L’argomento etico, come si è visto, fa capolino nel secondo libro di Calabrese, ancora condivisibile, trasformando la celebrazione dell’estetica neobarocca del primo in un gioco di luci e ombre; ma è col terzo che irrompe prepotentemente, arrivando a rovesciare le premesse del libro del 1987. A dire la verità leggendo il terzo libro viene voglia di pensare che Calabrese abbia rinnegato i suoi princìpii, legittimo per uno scrittore ma deludente per un ammiratore.

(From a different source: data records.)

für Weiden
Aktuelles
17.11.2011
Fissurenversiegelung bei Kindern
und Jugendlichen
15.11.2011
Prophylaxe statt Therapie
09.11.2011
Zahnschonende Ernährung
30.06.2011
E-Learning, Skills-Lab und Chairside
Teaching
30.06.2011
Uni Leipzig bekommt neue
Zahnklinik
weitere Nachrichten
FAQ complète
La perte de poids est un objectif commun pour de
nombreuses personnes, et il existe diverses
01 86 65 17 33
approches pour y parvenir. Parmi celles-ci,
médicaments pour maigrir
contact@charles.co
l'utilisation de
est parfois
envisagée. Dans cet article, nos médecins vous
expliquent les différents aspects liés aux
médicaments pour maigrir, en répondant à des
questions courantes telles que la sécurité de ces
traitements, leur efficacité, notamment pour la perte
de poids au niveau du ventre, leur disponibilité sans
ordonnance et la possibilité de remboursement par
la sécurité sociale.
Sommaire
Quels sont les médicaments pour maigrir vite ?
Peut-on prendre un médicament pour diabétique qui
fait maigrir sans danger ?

Come detto nel risvolto di copertina del libro curato da Eco, negli ultimi mesi di vita Calabrese aveva rianalizzato il nostro tempo per chiedersi se fosse ancora neobarocco e in che modo. Secondo lui le forme barocche erano degenerate, “imbarocchite” nel senso deteriore della parola: ma diceva questo perché le collegava all’agire politico-sociale a suo modo di vedere pervertito nelle “logiche cortigiane della dissimulazione”. Un giudizio etico sull’estetica neobarocca, assente nel primo libro e a nostro modo di vedere inopportuno perché la inquina di un moralismo non necessario.

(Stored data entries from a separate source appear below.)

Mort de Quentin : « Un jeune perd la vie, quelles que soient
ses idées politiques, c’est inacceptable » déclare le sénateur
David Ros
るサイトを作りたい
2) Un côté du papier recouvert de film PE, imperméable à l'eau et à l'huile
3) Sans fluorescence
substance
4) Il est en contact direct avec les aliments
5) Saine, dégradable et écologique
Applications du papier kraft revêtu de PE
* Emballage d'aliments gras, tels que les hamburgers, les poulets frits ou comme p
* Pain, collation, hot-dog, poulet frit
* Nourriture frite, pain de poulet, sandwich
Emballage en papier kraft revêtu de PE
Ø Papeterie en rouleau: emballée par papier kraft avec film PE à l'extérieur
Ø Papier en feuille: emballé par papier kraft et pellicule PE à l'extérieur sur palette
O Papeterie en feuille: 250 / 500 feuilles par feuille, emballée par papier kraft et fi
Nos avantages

Qui si riporterà ciò che è rimasto di neobarocco, senza addentrarci nelle novità dell’ultim’ora – come ad esempio un glossario politico degno più dell’Espresso che di uno studioso di estetica -. Il libro avrebbe dovuto intitolarsi o è stato intitolato dai curatori Generazioni e degenerazioni, conferma alcuni contenuti del secondo come il desiderio di catastrofe e soprattutto aspetti generali del Barocco come l’apparenza, l’illusione, il mito dell’eroe individuale, il sentimento visto come forte, ingenuo e passionale; e infine il culto per la naturalezza e per la natura, tutte caratteristiche che portano inevitabilmente alla rinascita del Romanzo tradizionale.